Other Americans could learn a lot from the traditional Native American concept of “the gift economy.” Simply put, it is reverence for the gifts Nature gives us for nourishment and other life-supports.
Which means, take what one needs and no more. Do not waste natural gifts, be it fish, mammal or fowl. Do not despoil habitat, which Nature’s works require.
Some tribes celebrate the New Year earlier than the rest of the western world. The Umatilla in eastern Oregon, for instance, observe “Kimtee Inmewit” before the winter solstice. It is a celebration of sacred foods as the sunlight hours begin to stretch again.
“This goes back to when the world was new,” says Armand Minthorn, the spiritual leader of the Umatilla. “The first food that was created was the salmon. We call it, “nusux.” The second food was the deer. We call the deer, “nukt.” The third was the bitter root we call, “sliiton.”
To honor these sacred foods the tribe sings, drums, dances, prays and shares a meal together at the longhouse. “I just want to ask the creator to give me the strength to do right by my children,” says one woman. “I want to teach them the longhouse way.”

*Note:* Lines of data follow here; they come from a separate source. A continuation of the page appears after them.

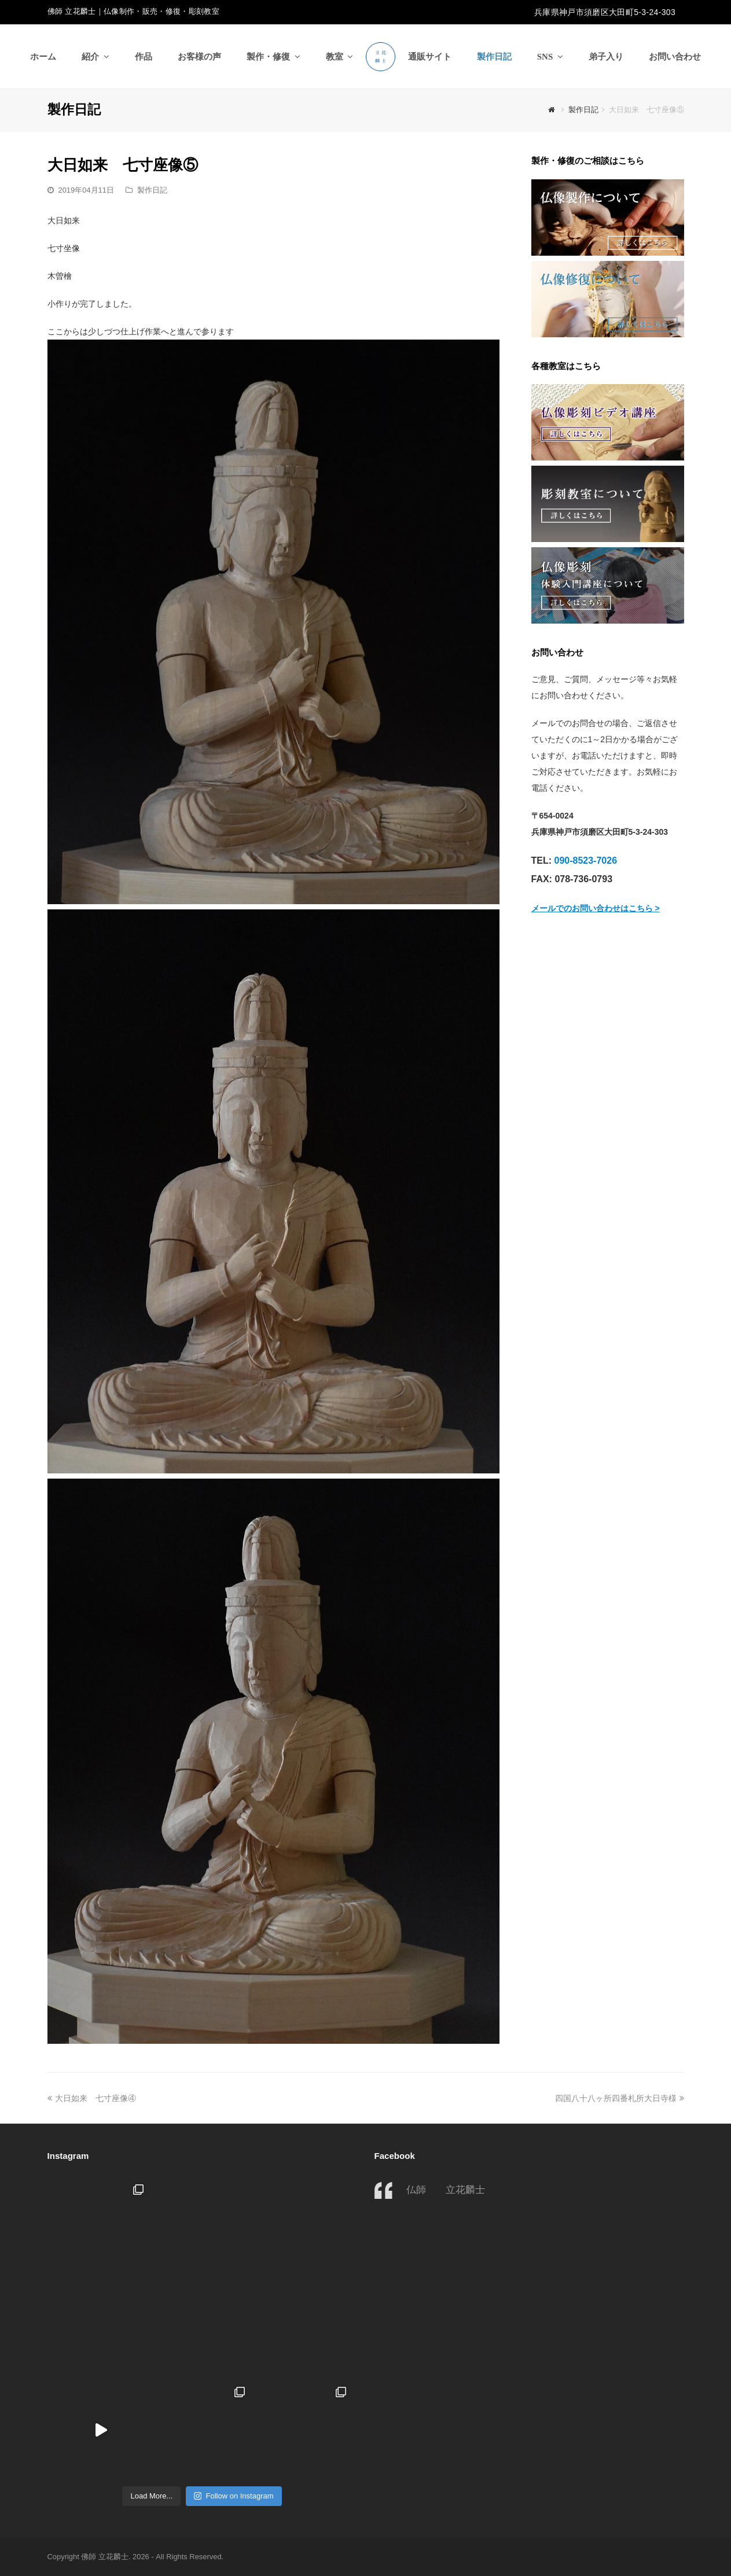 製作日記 (152, 190)
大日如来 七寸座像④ (91, 2098)
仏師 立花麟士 (445, 2189)
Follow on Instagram (233, 2496)
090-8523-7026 (586, 860)
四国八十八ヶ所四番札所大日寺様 (619, 2098) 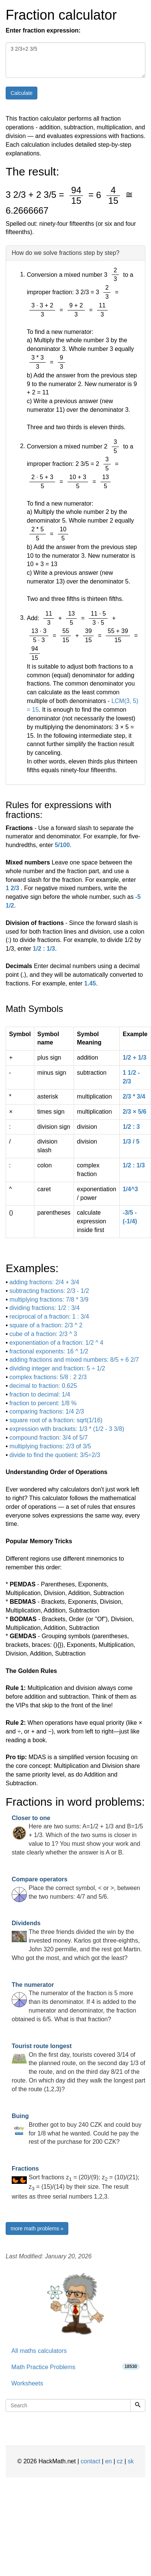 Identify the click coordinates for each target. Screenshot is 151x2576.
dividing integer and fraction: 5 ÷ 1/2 (57, 1368)
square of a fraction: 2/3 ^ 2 (45, 1325)
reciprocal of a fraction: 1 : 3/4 (49, 1316)
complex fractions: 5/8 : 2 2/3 (48, 1377)
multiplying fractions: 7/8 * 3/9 (48, 1299)
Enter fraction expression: (43, 30)
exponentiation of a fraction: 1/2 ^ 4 (56, 1342)
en (108, 2461)
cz (120, 2461)
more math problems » (37, 2228)
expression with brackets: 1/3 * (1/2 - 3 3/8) (66, 1429)
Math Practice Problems (75, 2366)
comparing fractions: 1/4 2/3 (46, 1411)
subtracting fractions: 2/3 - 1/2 (49, 1291)
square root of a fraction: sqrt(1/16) (55, 1420)
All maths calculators (39, 2351)
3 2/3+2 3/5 (75, 60)
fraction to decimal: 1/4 (39, 1394)
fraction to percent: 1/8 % (43, 1403)
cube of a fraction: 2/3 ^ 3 (43, 1334)
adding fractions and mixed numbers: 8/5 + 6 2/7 (74, 1359)
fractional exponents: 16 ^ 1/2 (48, 1351)
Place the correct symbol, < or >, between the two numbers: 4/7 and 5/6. (76, 1888)
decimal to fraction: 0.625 (43, 1386)
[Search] (137, 2405)
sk (131, 2461)
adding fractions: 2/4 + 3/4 (44, 1282)
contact (90, 2461)
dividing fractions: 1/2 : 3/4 (44, 1308)
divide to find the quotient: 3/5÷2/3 (54, 1455)
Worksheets (27, 2383)
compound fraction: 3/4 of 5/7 (48, 1437)
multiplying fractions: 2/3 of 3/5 (50, 1446) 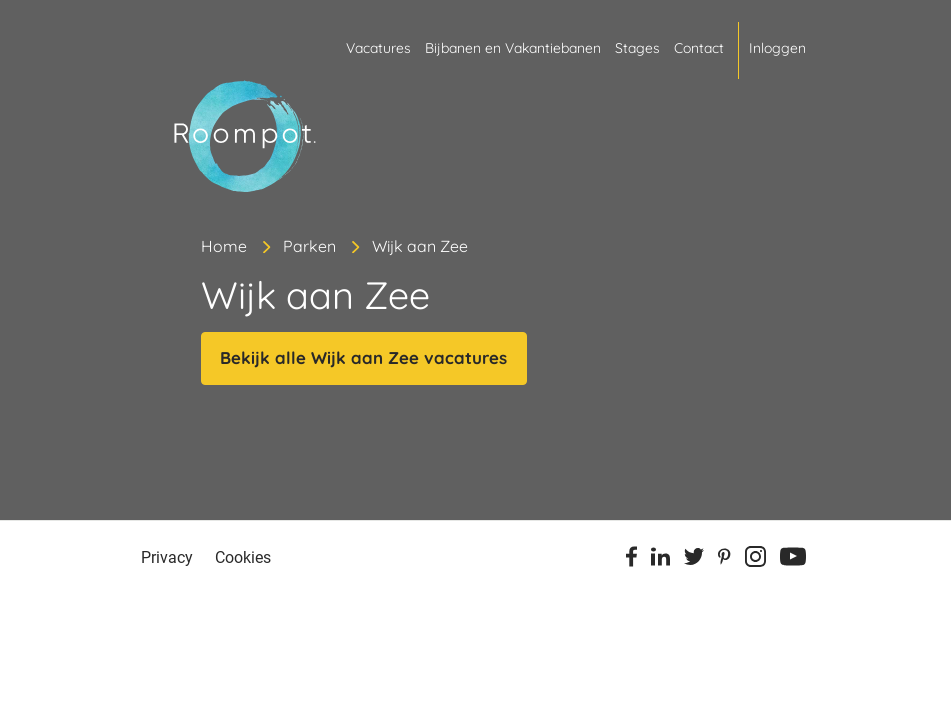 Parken (309, 246)
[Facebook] (631, 560)
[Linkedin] (660, 560)
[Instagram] (755, 560)
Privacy (167, 557)
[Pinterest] (724, 560)
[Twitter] (694, 560)
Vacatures (378, 48)
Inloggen (777, 48)
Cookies (243, 557)
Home (224, 246)
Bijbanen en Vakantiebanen (513, 48)
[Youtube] (793, 560)
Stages (637, 48)
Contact (699, 48)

The tribes’ children sing to the elders during the community meal. Tribal elders teach youngsters how to gather the traditional foods for the tribes. Every year they go out to the mountains and bluffs to harvest the wild celery, bitterroots and huckleberries.
The foods are sacred because they nourish the people, but also, “When our elders pass on and go back to the ground; this is how they come back to take care of us, in these foods.”
I often contrast the Native American concept of the “gift economy”–especially at the advent of a New Year–with scenes I saw in Northwest history books of Columbia River salmon the size of a short man staked like cord wood on piers outside canneries in Astoria, Oregon, rotting in the sun because they couldn’t be processed fast enough.